---------- THE INPUT
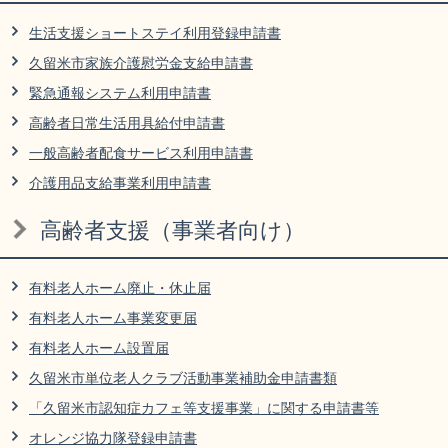
リンク集
利用ガイド
生活支援ショートステイ利用登録申請書
久留米市家族介護慰労金支給申請書
RSS
プライバシーポリシー
緊急通報システム利用申請書
サイトについて
高齢者日常生活用具給付申請書
一般高齢者配食サービス利用申請書
閉じる
介護用品支給事業利用申請書
高齢者支援（事業者向け）
有料老人ホーム廃止・休止届
有料老人ホーム事業変更届
有料老人ホーム設置届
久留米市単位老人クラブ活動事業補助金申請書類
「久留米市認知症カフェ等支援事業」に関する申請書等
オレンジ協力隊登録申請書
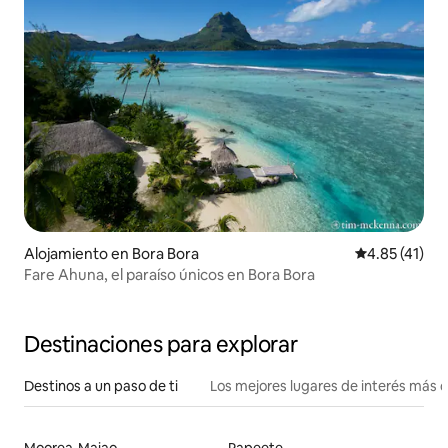
Alojamiento en Bora Bora
Calificación 
4.85 (41)
Fare Ahuna, el paraíso únicos en Bora Bora
Destinaciones para explorar
Destinos a un paso de ti
Los mejores lugares de interés más 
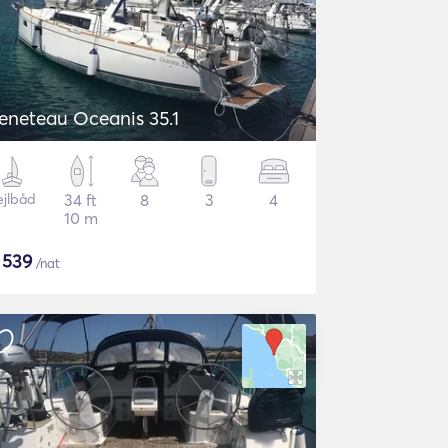
eneteau Oceanis 35.1
ejlbåd
34 ft
8
3
4
10 m
$
539
/nat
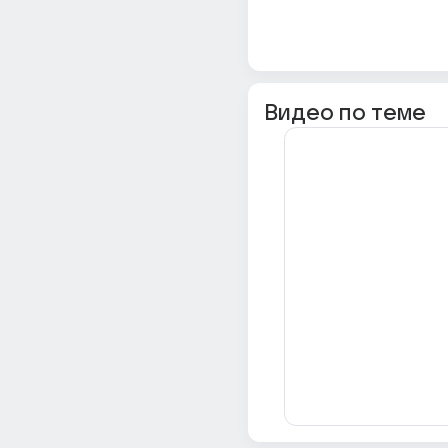
Видео по теме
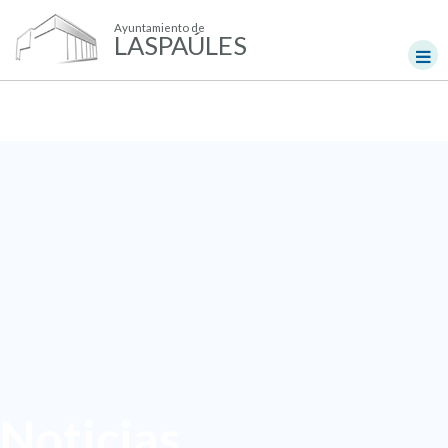
Ayuntamiento de
LASPAÚLES
Noticias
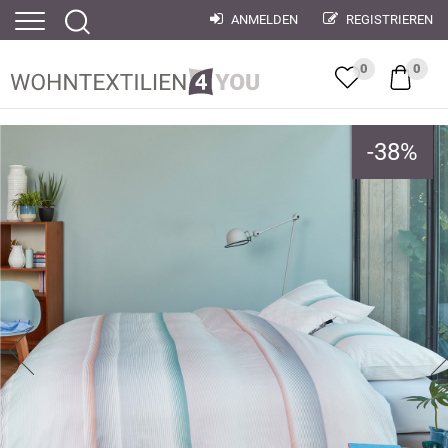
ANMELDEN
REGISTRIEREN
0
0
-
38
%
--------------------
• **PROMPT**
The full data, repeated exactly and stripped of its pictures, is the expected answer.

• **RESULT FOR THIS EXERCISE**
リンク集
利用ガイド
生活支援ショートステイ利用登録申請書
久留米市家族介護慰労金支給申請書
RSS
プライバシーポリシー
緊急通報システム利用申請書
サイトについて
高齢者日常生活用具給付申請書
一般高齢者配食サービス利用申請書
閉じる
介護用品支給事業利用申請書
高齢者支援（事業者向け）
有料老人ホーム廃止・休止届
有料老人ホーム事業変更届
有料老人ホーム設置届
久留米市単位老人クラブ活動事業補助金申請書類
「久留米市認知症カフェ等支援事業」に関する申請書等
オレンジ協力隊登録申請書
Alojamiento en Bora Bora
Calificación 
4.85 (41)
Fare Ahuna, el paraíso únicos en Bora Bora
Destinaciones para explorar
Destinos a un paso de ti
Los mejores lugares de interés más 
eneteau Oceanis 35.1
ejlbåd
34 ft
8
3
4
10 m
$
539
/nat
Видео по теме
Ayuntamiento de
LASPAÚLES
Noticias
ANMELDEN
REGISTRIEREN
0
0
-
38
%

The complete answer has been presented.